5. Asynchronous Communities: This book is very smooth and easy to read. Can you summarize your writing and working philosophy and the writing and working experience that you would most like to share with others?

In essence, it is a saying: do unto others as you would have them do unto you. I like to read articles that are down-to-earth and accessible, so my documentation is as close to that goal as possible. In life, try to be the person you like. Conversely, try not to be the person you don’t like.

6. Asynchronous communities: When did you first get into machine learning? When did you start blogging about what you learned?
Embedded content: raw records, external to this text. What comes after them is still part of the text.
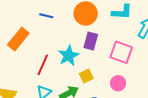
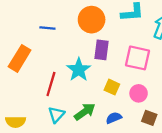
yellow square: (86, 76) -> (112, 87), moved, turned -32

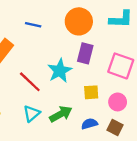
red line: (51, 84) -> (30, 82), turned -70
yellow square: (112, 87) -> (91, 92), turned -35
brown square: (149, 118) -> (115, 128), moved

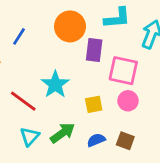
blue line: (33, 25) -> (19, 36), turned -63
purple rectangle: (85, 53) -> (94, 50), moved
pink circle: (118, 102) -> (128, 101), moved

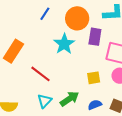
blue line: (19, 36) -> (45, 14), moved
cyan star: (55, 84) -> (64, 44), moved

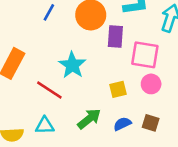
cyan star: (64, 44) -> (72, 65), moved
cyan triangle: (45, 101) -> (45, 126), moved, turned 49

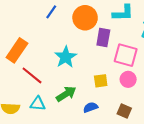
red line: (49, 90) -> (32, 75), moved
green arrow: (89, 119) -> (66, 94), moved
blue semicircle: (122, 124) -> (91, 107), moved

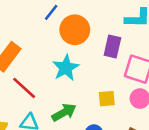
orange circle: (85, 18) -> (75, 30), moved

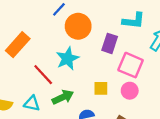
red line: (24, 88) -> (43, 75), moved

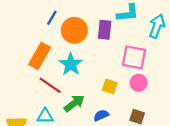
purple rectangle: (110, 43) -> (105, 30), moved
orange rectangle: (18, 45) -> (40, 56), moved
yellow square: (101, 88) -> (110, 87), turned 32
How is writing a book different from writing a tech blog?

When I was in college started to contact with machine learning, but at that time know is still very shallow, more from the book, and not a lot of thinking and practice, after work have more in-depth study and practice, will also send the learning summary down to blog, but it has been abandoned), blogging is can be changed at any time, Anything wrong or new thinking can be updated at any time; But it’s not easy to change after the book is published, and that’s the big difference.

7. Asynchronous community: What professional qualities do you think are necessary for young professionals to enter this field? What tools do you recommend for getting started?

A lot of knowledge is essential, probability theory and matrix theory, numerical analysis of school knowledge can’t back to the teacher, and then according to their own work projects, consciously cultivate themselves to theory of machine learning, natural language processing, etc, finally will gradually develop their ability of abstract modeling and summarizing ability. As for some tools, in fact, there are many open source tools and some articles on the Internet, so we can only search and read them consciously according to our current level. We must learn more and think more, and the ability to find and solve problems is more important.

8. Asynchronous community: From manual editing recommendation to intelligent distribution of machine learning algorithm recommendation, some people hold a different opinion that news algorithm recommendation makes people narrow the access to knowledge. What is your opinion on this issue?

This is a matter of opinion. Before the form of news software, decided that users see more is manual editing of popular news articles; But now some information reading software, through a certain recommendation algorithm, can recommend more long-tail articles to users, which is a big difference. As for the recommendation algorithm way to let people acquire knowledge narrow and it is recommended in the system precision and how to balance the problem of the diversity, in this world, as long as do the balance, will be more difficult, in appropriate cases to make the right choice is the best, but this is difficult to machine, such as, It is technically difficult to capture and represent the user’s current interests and thoughts.

9. Asynchronous communities: What are some of the biggest developments and challenges in natural language processing in 2018?

It is very difficult to predict. Just like what is said in the book, natural language processing is still in its infancy, and many things are worth exploring and making breakthroughs, which requires joint efforts of all. We can do more: 1. 2. Combine the requirements of the scene and make use of existing technologies to make products that can improve people’s efficiency in certain aspects.

10. Asynchronous Communities: Do you have any writing plans going forward? Are there any new works to “reveal the plot” to readers in advance?

Due to my work, I won’t have much time to write something in the short term, but I will pay attention to readers’ feedback on this book. When I have time, MAYBE I will improve more content based on this book and launch the second edition of “Algorithm on Text”, but the time is not sure.